Yolsuzluk karnesi
İstanbul seçimi, hiçbir dönem yalnızca İstanbul’u ilgilendiren bir seçim olmadı. Kentin yağmalana yağmalana tükenmeyen rant potansiyeli ile İBB’nin bütçe kaynakları yan yana geldiğinde olamazdı da...
Bu yanıyla İstanbul, iktidarın kaderini belirleme gücüne sahip.
İstanbul’u kimin/nasıl yöneteceği sorusuyla büyüyen gerilim, bu nedenle her şeyin önüne geçti. Oysa gündemde hak ettiği ölçüde tartışılmayan bir gelişme İstanbul seçimini önemli kılan nedenlerle bağlantılı.
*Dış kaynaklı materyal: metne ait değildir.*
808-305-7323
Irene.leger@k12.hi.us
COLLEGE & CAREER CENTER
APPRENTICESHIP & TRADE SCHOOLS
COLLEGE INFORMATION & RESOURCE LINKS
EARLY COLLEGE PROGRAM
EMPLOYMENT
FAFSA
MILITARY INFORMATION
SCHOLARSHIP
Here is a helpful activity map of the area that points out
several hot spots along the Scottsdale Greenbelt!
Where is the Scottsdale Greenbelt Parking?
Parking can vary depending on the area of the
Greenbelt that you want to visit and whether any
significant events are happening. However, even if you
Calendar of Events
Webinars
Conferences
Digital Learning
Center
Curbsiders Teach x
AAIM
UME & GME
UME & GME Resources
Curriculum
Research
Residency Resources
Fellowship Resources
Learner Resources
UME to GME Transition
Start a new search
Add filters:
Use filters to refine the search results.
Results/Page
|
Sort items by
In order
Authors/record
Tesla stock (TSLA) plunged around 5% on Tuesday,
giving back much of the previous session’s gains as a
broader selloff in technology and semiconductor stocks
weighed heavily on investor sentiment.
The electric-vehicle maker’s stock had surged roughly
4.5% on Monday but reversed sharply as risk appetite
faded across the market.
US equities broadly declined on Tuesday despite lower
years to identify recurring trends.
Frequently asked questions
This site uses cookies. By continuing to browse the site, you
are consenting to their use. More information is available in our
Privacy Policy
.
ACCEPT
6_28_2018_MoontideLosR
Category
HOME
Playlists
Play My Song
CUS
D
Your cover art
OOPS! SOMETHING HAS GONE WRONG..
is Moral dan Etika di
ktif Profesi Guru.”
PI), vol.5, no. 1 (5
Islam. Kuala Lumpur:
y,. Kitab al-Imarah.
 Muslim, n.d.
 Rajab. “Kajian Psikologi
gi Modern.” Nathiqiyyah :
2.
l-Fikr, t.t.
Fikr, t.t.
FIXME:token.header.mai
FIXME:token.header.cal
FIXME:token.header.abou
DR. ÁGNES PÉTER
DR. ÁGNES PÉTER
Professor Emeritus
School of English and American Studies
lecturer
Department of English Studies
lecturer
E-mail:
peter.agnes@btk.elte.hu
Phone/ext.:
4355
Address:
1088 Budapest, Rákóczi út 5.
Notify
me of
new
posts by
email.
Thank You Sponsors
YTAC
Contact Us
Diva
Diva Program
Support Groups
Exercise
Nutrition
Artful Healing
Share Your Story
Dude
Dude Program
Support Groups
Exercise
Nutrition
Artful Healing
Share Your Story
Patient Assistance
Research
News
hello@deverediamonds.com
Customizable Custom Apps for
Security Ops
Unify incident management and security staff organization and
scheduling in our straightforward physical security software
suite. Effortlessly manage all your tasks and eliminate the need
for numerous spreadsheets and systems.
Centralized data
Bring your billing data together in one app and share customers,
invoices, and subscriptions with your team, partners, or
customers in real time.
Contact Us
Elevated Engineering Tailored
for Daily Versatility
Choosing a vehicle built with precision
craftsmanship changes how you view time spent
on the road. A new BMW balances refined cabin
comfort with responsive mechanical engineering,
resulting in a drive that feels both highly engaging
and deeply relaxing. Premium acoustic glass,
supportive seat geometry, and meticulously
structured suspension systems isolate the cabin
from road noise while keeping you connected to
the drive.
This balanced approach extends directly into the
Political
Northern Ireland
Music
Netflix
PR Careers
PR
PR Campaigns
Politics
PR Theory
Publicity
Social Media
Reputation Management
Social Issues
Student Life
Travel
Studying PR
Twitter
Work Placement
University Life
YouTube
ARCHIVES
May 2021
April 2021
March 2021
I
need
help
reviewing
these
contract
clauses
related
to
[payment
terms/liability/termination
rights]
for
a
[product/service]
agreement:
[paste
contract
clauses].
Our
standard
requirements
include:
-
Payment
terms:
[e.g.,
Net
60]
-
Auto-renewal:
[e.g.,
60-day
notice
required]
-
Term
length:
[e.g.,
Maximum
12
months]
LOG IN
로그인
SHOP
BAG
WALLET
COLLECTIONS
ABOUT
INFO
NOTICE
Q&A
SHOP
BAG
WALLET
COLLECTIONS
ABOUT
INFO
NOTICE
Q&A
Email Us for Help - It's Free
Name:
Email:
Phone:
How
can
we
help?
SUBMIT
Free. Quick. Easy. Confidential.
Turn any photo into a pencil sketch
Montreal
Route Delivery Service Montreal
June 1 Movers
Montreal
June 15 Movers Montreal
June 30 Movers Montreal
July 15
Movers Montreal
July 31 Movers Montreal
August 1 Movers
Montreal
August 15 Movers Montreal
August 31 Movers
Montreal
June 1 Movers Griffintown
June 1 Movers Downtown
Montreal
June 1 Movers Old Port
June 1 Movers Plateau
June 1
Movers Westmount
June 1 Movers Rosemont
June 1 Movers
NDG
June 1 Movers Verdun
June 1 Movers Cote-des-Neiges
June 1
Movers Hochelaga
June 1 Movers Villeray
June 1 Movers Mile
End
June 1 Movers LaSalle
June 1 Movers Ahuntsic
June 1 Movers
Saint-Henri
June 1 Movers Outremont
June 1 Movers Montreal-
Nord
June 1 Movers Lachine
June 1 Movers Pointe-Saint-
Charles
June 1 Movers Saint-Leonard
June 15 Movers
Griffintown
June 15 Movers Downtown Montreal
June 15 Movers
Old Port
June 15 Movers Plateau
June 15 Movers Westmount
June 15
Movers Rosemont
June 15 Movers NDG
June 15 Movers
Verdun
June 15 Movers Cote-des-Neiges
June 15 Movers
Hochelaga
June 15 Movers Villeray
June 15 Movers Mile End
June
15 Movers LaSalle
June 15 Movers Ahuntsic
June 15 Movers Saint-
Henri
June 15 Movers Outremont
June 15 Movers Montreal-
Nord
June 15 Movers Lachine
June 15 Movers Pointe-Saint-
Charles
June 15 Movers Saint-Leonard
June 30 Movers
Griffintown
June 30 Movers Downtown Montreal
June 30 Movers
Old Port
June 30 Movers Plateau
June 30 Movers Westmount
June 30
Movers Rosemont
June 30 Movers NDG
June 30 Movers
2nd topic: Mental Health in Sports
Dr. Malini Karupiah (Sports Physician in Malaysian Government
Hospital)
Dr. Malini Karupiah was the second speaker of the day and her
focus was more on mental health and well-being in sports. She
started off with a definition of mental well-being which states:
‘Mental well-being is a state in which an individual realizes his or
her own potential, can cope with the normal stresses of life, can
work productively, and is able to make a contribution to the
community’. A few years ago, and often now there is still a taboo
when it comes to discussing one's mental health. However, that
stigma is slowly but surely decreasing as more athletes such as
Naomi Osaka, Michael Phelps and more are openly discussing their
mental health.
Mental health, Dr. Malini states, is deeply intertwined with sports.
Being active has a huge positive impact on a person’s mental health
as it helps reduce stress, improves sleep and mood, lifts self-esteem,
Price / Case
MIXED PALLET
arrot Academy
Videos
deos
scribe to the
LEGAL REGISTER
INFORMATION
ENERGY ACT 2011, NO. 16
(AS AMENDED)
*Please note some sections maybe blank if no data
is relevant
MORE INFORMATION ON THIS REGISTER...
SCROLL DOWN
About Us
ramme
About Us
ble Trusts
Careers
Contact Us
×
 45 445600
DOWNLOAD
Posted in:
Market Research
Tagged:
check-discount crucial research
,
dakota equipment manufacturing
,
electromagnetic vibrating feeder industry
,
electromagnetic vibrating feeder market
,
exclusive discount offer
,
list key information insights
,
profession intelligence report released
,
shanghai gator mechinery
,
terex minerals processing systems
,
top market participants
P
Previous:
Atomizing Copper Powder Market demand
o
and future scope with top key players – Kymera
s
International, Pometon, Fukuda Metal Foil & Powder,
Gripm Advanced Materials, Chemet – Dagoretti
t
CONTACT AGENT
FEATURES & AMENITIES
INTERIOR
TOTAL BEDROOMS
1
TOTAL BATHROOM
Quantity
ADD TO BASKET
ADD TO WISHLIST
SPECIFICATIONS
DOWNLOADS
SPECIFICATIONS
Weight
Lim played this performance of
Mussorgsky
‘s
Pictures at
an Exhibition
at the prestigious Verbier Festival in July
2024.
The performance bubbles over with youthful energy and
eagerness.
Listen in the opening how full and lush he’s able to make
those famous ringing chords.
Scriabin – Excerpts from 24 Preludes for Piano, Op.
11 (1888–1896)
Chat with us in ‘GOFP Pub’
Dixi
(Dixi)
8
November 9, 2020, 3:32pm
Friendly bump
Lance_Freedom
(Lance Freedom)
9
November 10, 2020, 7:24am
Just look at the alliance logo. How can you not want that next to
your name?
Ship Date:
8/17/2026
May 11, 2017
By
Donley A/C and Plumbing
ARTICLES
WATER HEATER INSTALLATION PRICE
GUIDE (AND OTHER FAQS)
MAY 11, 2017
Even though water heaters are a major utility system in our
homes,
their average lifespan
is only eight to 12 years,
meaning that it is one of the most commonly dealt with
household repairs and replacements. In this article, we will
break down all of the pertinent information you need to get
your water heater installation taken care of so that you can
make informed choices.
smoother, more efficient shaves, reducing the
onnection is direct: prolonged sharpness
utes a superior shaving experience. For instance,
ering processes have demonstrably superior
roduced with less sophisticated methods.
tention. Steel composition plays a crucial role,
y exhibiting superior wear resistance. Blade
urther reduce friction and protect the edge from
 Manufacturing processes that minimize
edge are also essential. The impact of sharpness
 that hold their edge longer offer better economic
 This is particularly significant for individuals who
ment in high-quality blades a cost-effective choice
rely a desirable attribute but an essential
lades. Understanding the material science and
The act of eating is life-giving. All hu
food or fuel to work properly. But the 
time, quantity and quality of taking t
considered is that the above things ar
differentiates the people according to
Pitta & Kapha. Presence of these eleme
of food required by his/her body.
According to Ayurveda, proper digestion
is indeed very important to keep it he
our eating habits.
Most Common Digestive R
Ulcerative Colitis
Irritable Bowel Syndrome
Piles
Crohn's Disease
Avrupa Komisyonu’nun iki hafta önce açıkladığı Türkiye İlerleme Raporu’ndan söz ediyorum. İlerleme Raporu ülkenin nasıl yönetildiği konusunda somut ve önemli veriler sunuyor.
“Yolsuzluk” başlığı özel bir ilgiyi hak etmeli. Çünkü oradaki tespitler, hepimizi çileden çıkaran, tahammül sınırlarını zorlayan Türkiye’deki iktidarla “iltisaklı” çıkar gruplarının yerel yönetimlerden merkezi bütçeye kadar kamu kaynaklarını nasıl olup da bu kadar rahat, kolay biçimde kullandığına ayna tutuyor.
AB’nin Türkiye İlerleme Raporu’ndaki yolsuzluk konulu tespitleri kısa ve anlaşılır unsurlarıyla dikkatinize sunmak istiyorum. “ERKEN AŞAMA” Rapor, Türkiye’nin yolsuzlukla mücadelede “erken aşama”da olduğu ve yolsuzlukla mücadelenin gerilediği saptamasıyla başlıyor.